Izzy and Speedy confront a butt-flicker in a 1960 Chevrolet Apache on their way to work. It doesn’t go well.
After work, Izzy goes to New Hope to find the guy who sells icons made of coconuts to tourists. He is led to Quentin’s studio in a boarding house.
It was a single room with a huge window as its centerpiece, six feet wide by four feet high, a matrix of small panes; it was hinged at the top and opened into the room and hooked to the ceiling. It looked out over a quiet stretch of a nearly waterless stream trickling through the heart of the town, surrounded by sycamores broken out with psoriasis and the miscellany that grows on the banks of pebbly streams in Pennsylvania. The window made the room seem nautical, as though it was a captain’s berth at the stern of a 19th-century ship.
Quentin explains that his coconut icons are intended to honor the people who worked shipping coal by barge on the Delaware Canal.

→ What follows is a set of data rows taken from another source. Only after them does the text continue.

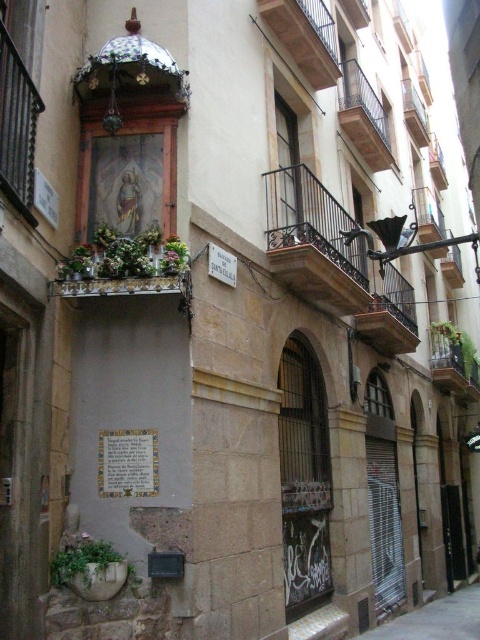 Question: Estimate the real-world distances between objects in this image. Which object is closer to the brown wooden balcony at upper center?

Choices:
 (A) rustic wood balcony at upper center
 (B) gray concrete pavement at lower center
 (C) rustic wrought iron balcony at center

Answer: (A)

Question: Considering the relative positions of brown wooden balcony at upper center and white paper plaque at center in the image provided, where is brown wooden balcony at upper center located with respect to white paper plaque at center?

Choices:
 (A) left
 (B) right

Answer: (B)

Question: Which object appears farthest from the camera in this image?

Choices:
 (A) gray concrete pavement at lower center
 (B) rustic wood balcony at upper center

Answer: (B)

Question: Which point appears closest to the camera in this image?

Choices:
 (A) (430, 602)
 (B) (127, 476)
 (C) (328, 266)
 (D) (371, 120)

Answer: (B)

Question: Is rustic wrought iron balcony at center to the left of gray concrete pavement at lower center from the viewer's perspective?

Choices:
 (A) no
 (B) yes

Answer: (B)

Question: Is gray concrete pavement at lower center smaller than rustic wood balcony at upper center?

Choices:
 (A) yes
 (B) no

Answer: (B) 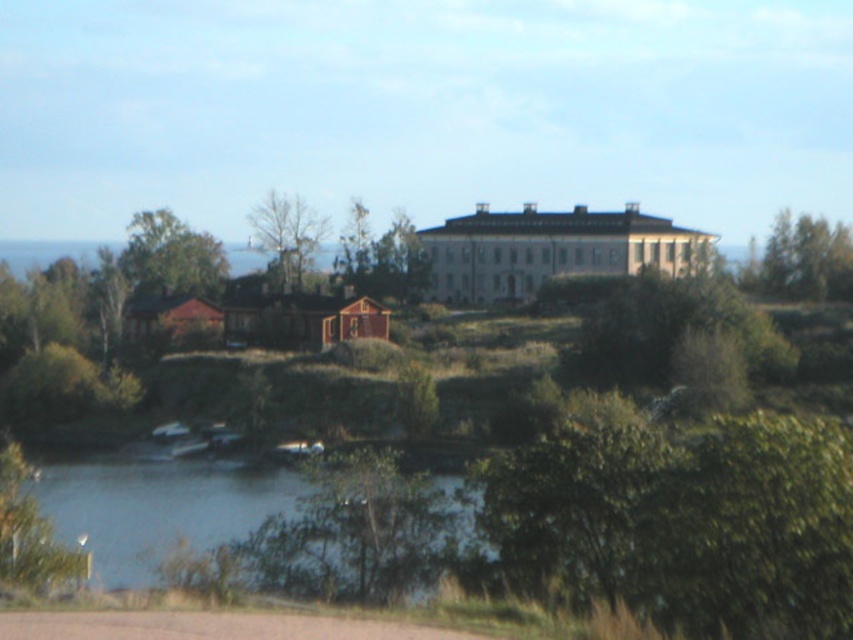 Consider the image. Which is below, green leafy tree at upper left or bare wood tree at center?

“You don have to be some gawd or saint fo your work to be worth rememberin’. Every soul worth that,” he said, waving his arm across the room. “These are icons of those people, dem boys who drove the mules along the towpath 13 hours a day while cap’n steered de barge, dem lock masters who lowered em down and raised em up, and them boat builders and storekeepers who kept the canals working long past their natural time. The miners dug that anthracitey out them damn mountains, and diggin coal is nasty work but not as nasty as butchering whales and cook him down on a boat tossing out on de ocean.
“Them canal men floated it down to folk’s parlors and if you ask me they had de best of it, spite of all their troubles.”
I asked him what troubles they had, but he said he had to get out on the street with his icons, as the foot traffic was picking up.
I took a couple of photos of Quentin and his workshop.
“You gots to peddle coconuts when their pockets still have some monies,” he said, as I traipsed along behind him.